» **Your goal**: Please transcribe the data that follows without the pictures, keeping every word the same.

(Dataset entries)
↓

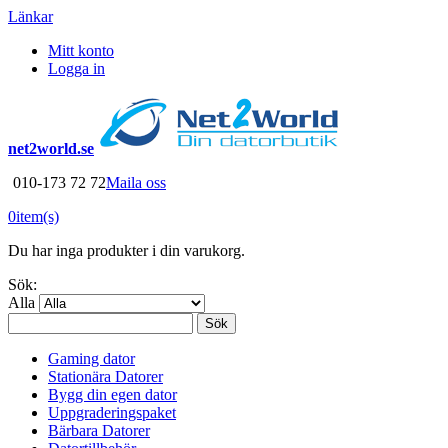
Länkar
Mitt konto
Logga in
net2world.se
010-173 72 72
Maila oss
0
item(s)
Du har inga produkter i din varukorg.
Sök:
Alla
Sök
Gaming dator
Stationära Datorer
Bygg din egen dator
Uppgraderingspaket
Bärbara Datorer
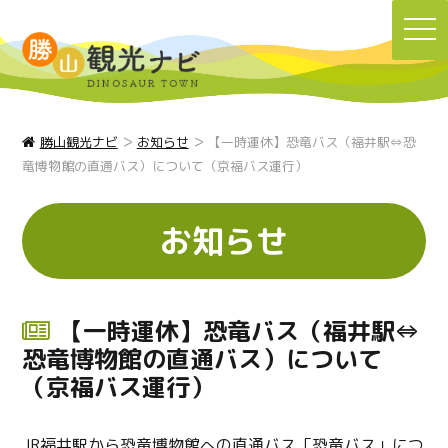
TO
NA
>
>
勝山観光ナビ
お知らせ
【一時運休】恐竜バス（福井駅⇔恐
竜博物館の直通バス）について（京福バス運行）
お知らせ
【一時運休】恐竜バス（福井駅⇔
恐竜博物館の直通バス）について
（京福バス運行）
JR福井駅から恐竜博物館への直通バス「恐竜バス」につ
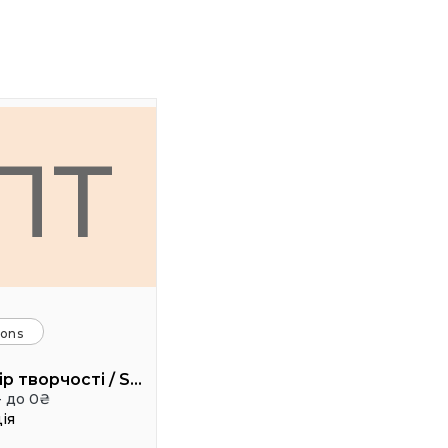
ПТ
ions
Простір творчості / Space creativity
- до 0₴
ія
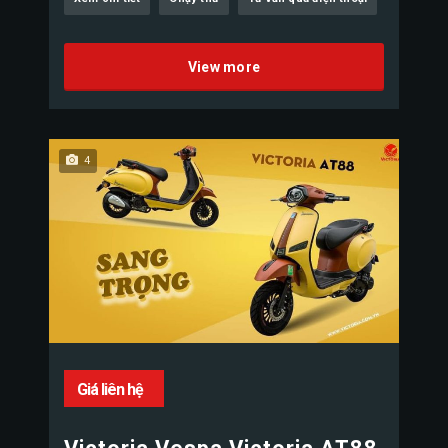
View more
4
Giá liên hệ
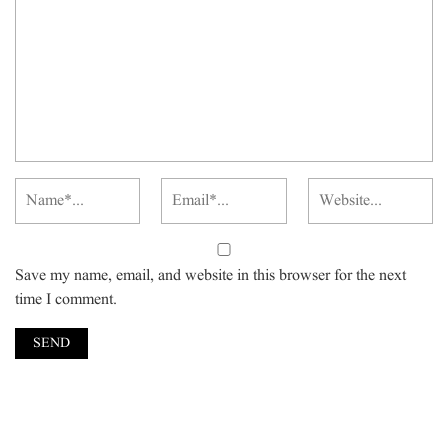
Save my name, email, and website in this browser for the next
time I comment.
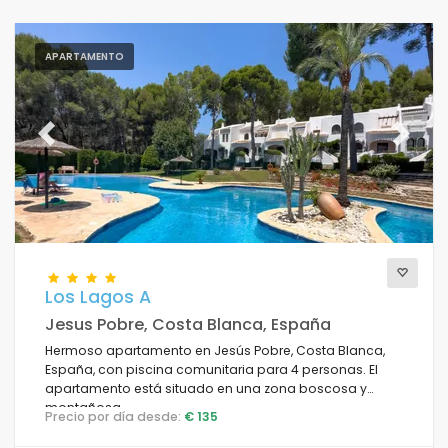
APARTAMENTO
Previous
Next
Los Lagos A
Jesus Pobre, Costa Blanca, España
Hermoso apartamento en Jesús Pobre, Costa Blanca,
España, con piscina comunitaria para 4 personas. El
apartamento está situado en una zona boscosa y
montañosa.
Precio por día desde:
€ 135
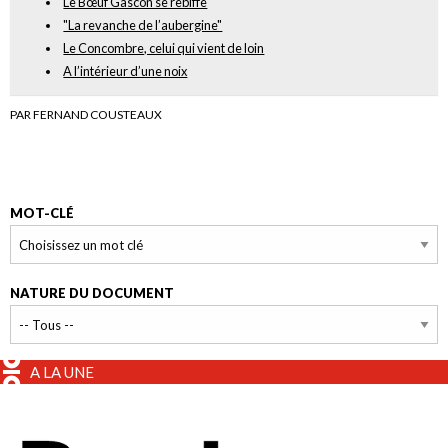
Le Bœuf Gascon se rebiffe
"La revanche de l’aubergine"
Le Concombre, celui qui vient de loin
A l’intérieur d’une noix
PAR FERNAND COUSTEAUX
MOT-CLÉ
NATURE DU DOCUMENT
A LA UNE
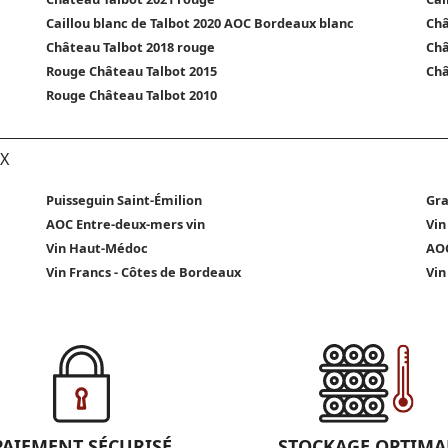
Caillou blanc de Talbot 2020 AOC Bordeaux blanc
Châ
Château Talbot 2018 rouge
Châ
Rouge Château Talbot 2015
Châ
Rouge Château Talbot 2010
X
Puisseguin Saint-Émilion
Gra
AOC Entre-deux-mers vin
Vin
Vin Haut-Médoc
AOC
Vin Francs - Côtes de Bordeaux
Vin
PAIEMENT SÉCURISÉ
STOCKAGE OPTIMA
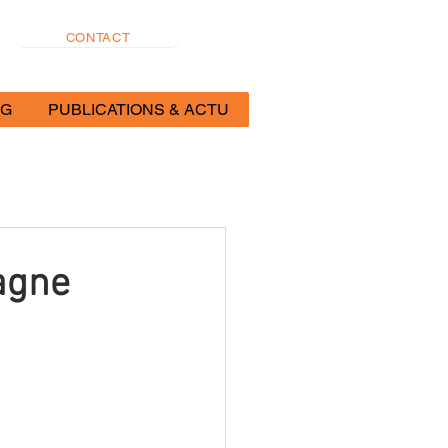
CONTACT
OG
PUBLICATIONS & ACTU
agne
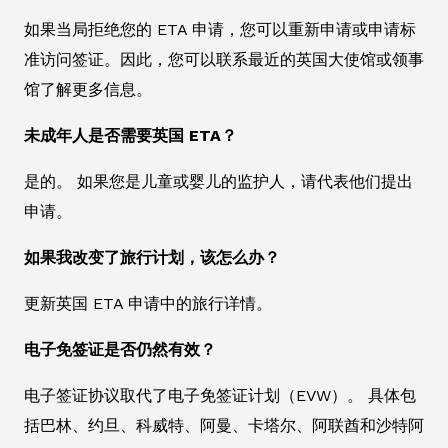
如果当局拒绝您的 ETA 申请，您可以重新申请或申请标
准访问签证。因此，您可以联系最近的英国大使馆或领事
馆了解更多信息。
未成年人是否需要英国 ETA？
是的。 如果您是儿童或婴儿的监护人，请代表他们提出
申请。
如果我改变了旅行计划，该怎么办？
更新英国 ETA 申请中的旅行详情。
电子免签证是否仍然有效？
电子签证协议取代了电子免签证计划（EVW）。 具体包
括巴林、约旦、科威特、阿曼、卡塔尔、阿联酋和沙特阿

↑

» **Exercise output**:
Länkar
Mitt konto
Logga in
net2world.se
010-173 72 72
Maila oss
0
item(s)
Du har inga produkter i din varukorg.
Sök:
Alla
Sök
Gaming dator
Stationära Datorer
Bygg din egen dator
Uppgraderingspaket
Bärbara Datorer
TO
NA
>
>
勝山観光ナビ
お知らせ
【一時運休】恐竜バス（福井駅⇔恐
竜博物館の直通バス）について（京福バス運行）
お知らせ
【一時運休】恐竜バス（福井駅⇔
恐竜博物館の直通バス）について
（京福バス運行）
JR福井駅から恐竜博物館への直通バス「恐竜バス」につ
ПТ
ions
Простір творчості / Space creativity
- до 0₴
ія
View more
4
Giá liên hệ
Save my name, email, and website in this browser for the next
time I comment.
APARTAMENTO
Previous
Next
Los Lagos A
Jesus Pobre, Costa Blanca, España
Hermoso apartamento en Jesús Pobre, Costa Blanca,
España, con piscina comunitaria para 4 personas. El
apartamento está situado en una zona boscosa y
montañosa.
Precio por día desde:
€ 135
Le Bœuf Gascon se rebiffe
"La revanche de l’aubergine"
Le Concombre, celui qui vient de loin
A l’intérieur d’une noix
PAR FERNAND COUSTEAUX
MOT-CLÉ
NATURE DU DOCUMENT
A LA UNE
Caillou blanc de Talbot 2020 AOC Bordeaux blanc
Châ
Château Talbot 2018 rouge
Châ
Rouge Château Talbot 2015
Châ
Rouge Château Talbot 2010
X
Puisseguin Saint-Émilion
Gra
AOC Entre-deux-mers vin
Vin
Vin Haut-Médoc
AOC
Vin Francs - Côtes de Bordeaux
Vin
PAIEMENT SÉCURISÉ
STOCKAGE OPTIMA
CONTACT
OG
PUBLICATIONS & ACTU
agne
如果当局拒绝您的 ETA 申请，您可以重新申请或申请标
准访问签证。因此，您可以联系最近的英国大使馆或领事
馆了解更多信息。
未成年人是否需要英国 ETA？
是的。 如果您是儿童或婴儿的监护人，请代表他们提出
申请。
如果我改变了旅行计划，该怎么办？
更新英国 ETA 申请中的旅行详情。
电子免签证是否仍然有效？
电子签证协议取代了电子免签证计划（EVW）。 具体包
括巴林、约旦、科威特、阿曼、卡塔尔、阿联酋和沙特阿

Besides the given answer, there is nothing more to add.